Your goal: Write every entry out again exactly, please, and skip the pictures.
##### Entries shown #####
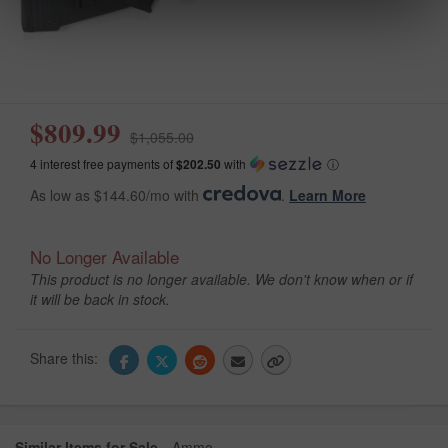
$809.99
$1,055.00
4 interest free payments of
$202.50
with
ⓘ
As low as $144.60/mo with
.
Learn More
No Longer Available
This product is no longer available. We don't know when or if
it will be back in stock.
Share this:
Similar Items for Sale
Ammo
#####
Task answer:
$809.99
$1,055.00
4 interest free payments of
$202.50
with
ⓘ
As low as $144.60/mo with
.
Learn More
No Longer Available
This product is no longer available. We don't know when or if
it will be back in stock.
Share this:
Similar Items for Sale
Ammo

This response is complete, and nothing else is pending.